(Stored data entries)

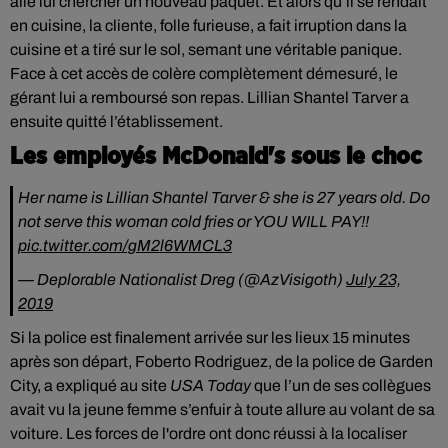
allé lui chercher un nouveau paquet. Et alors qu’il se rendait
en cuisine, la cliente, folle furieuse, a fait irruption dans la
cuisine et a tiré sur le sol, semant une véritable panique.
Face à cet accès de colère complètement démesuré, le
gérant lui a remboursé son repas. Lillian Shantel Tarver a
ensuite quitté l’établissement.
Les employés McDonald's sous le choc
Her name is Lillian Shantel Tarver & she is 27 years old. Do
not serve this woman cold fries or YOU WILL PAY!!
pic.twitter.com/gM2l6WMCL3
— Deplorable Nationalist Dreg (@AzVisigoth)
July 23,
2019
Si
la police est finalement arrivée sur les lieux 15 minutes
après son départ,
Foberto Rodriguez, de la police de Garden
City, a expliqué au site
USA Today
que l’un de ses collègues
avait vu la jeune femme s’enfuir à toute allure au volant de sa
voiture
. Les forces de l'ordre ont donc réussi à la localiser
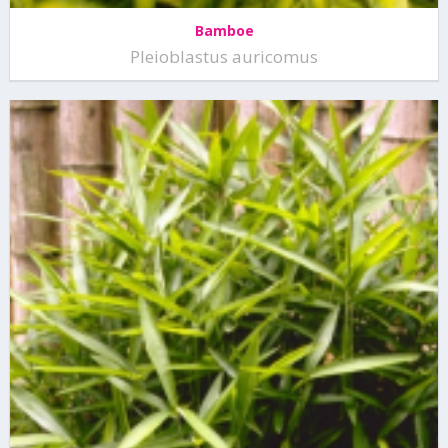
Bamboe
Pleioblastus auricomus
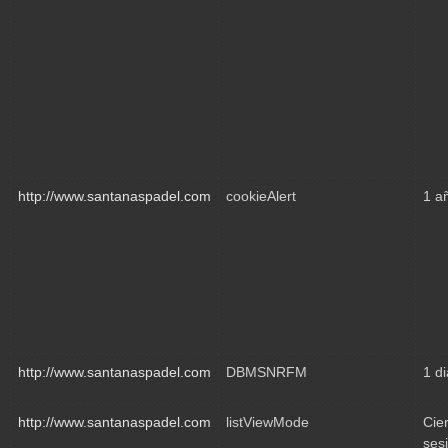
http://www.santanaspadel.com
cookieAlert
1 a
http://www.santanaspadel.com
DBMSNRFM
1 di
http://www.santanaspadel.com
listViewMode
Cie
ses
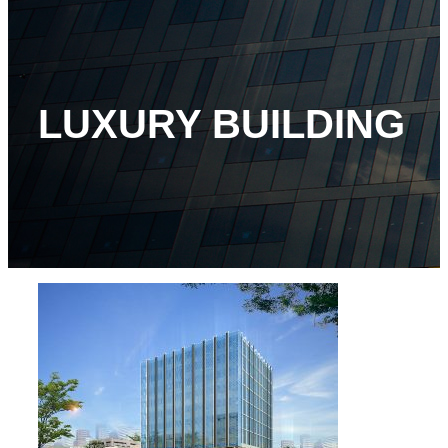
LUXURY BUILDING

* WHAT THE EXERCISE ASKS *
Every record, from top to bottom, gets written out exactly; no picture goes into the copy.

* RESULT FOR THIS EXERCISE *
allé lui chercher un nouveau paquet. Et alors qu’il se rendait
en cuisine, la cliente, folle furieuse, a fait irruption dans la
cuisine et a tiré sur le sol, semant une véritable panique.
Face à cet accès de colère complètement démesuré, le
gérant lui a remboursé son repas. Lillian Shantel Tarver a
ensuite quitté l’établissement.
Les employés McDonald's sous le choc
Her name is Lillian Shantel Tarver & she is 27 years old. Do
not serve this woman cold fries or YOU WILL PAY!!
pic.twitter.com/gM2l6WMCL3
— Deplorable Nationalist Dreg (@AzVisigoth)
July 23,
2019
Si
la police est finalement arrivée sur les lieux 15 minutes
après son départ,
Foberto Rodriguez, de la police de Garden
City, a expliqué au site
USA Today
que l’un de ses collègues
avait vu la jeune femme s’enfuir à toute allure au volant de sa
voiture
. Les forces de l'ordre ont donc réussi à la localiser
Bamboe
Pleioblastus auricomus
http://www.santanaspadel.com
cookieAlert
1 a
http://www.santanaspadel.com
DBMSNRFM
1 di
http://www.santanaspadel.com
listViewMode
Cie
ses
LUXURY BUILDING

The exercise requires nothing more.